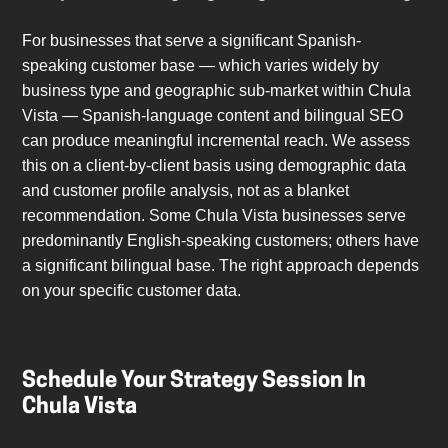
For businesses that serve a significant Spanish-
speaking customer base — which varies widely by
business type and geographic sub-market within Chula
Vista — Spanish-language content and bilingual SEO
can produce meaningful incremental reach. We assess
this on a client-by-client basis using demographic data
and customer profile analysis, not as a blanket
recommendation. Some Chula Vista businesses serve
predominantly English-speaking customers; others have
a significant bilingual base. The right approach depends
on your specific customer data.
Schedule Your Strategy Session In
Chula Vista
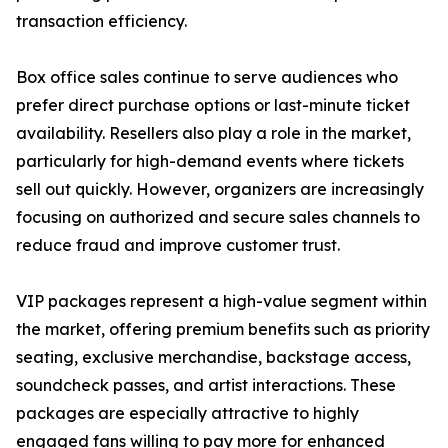
transaction efficiency.
Box office sales continue to serve audiences who
prefer direct purchase options or last-minute ticket
availability. Resellers also play a role in the market,
particularly for high-demand events where tickets
sell out quickly. However, organizers are increasingly
focusing on authorized and secure sales channels to
reduce fraud and improve customer trust.
VIP packages represent a high-value segment within
the market, offering premium benefits such as priority
seating, exclusive merchandise, backstage access,
soundcheck passes, and artist interactions. These
packages are especially attractive to highly
engaged fans willing to pay more for enhanced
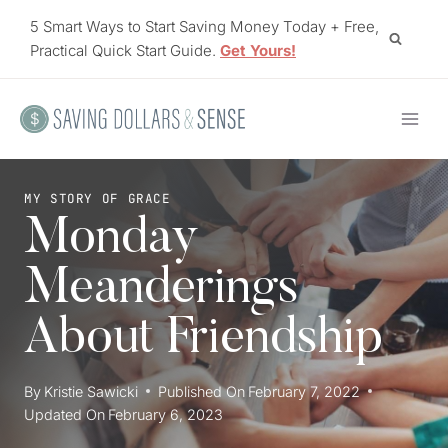
Skip
5 Smart Ways to Start Saving Money Today + Free,
to
Practical Quick Start Guide.
Get Yours!
content
MY STORY OF GRACE
Monday
Meanderings
About Friendship
By
Kristie Sawicki
Published On
February 7, 2022
Updated On
February 6, 2023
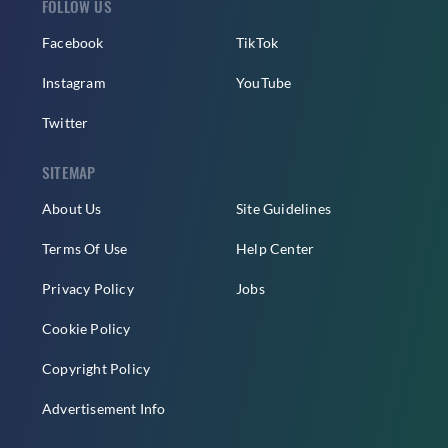
FOLLOW US
Facebook
TikTok
Instagram
YouTube
Twitter
SITEMAP
About Us
Site Guidelines
Terms Of Use
Help Center
Privacy Policy
Jobs
Cookie Policy
Copyright Policy
Advertisement Info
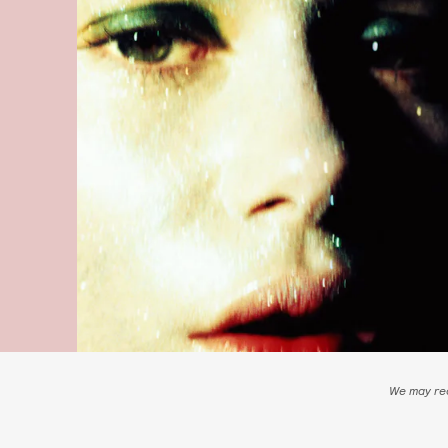
We may rec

══════════════════════════════

Your instructions —
Return every line from the entries above that contains the word "within".

Your response —
business type and geographic sub-market within Chula
VIP packages represent a high-value segment within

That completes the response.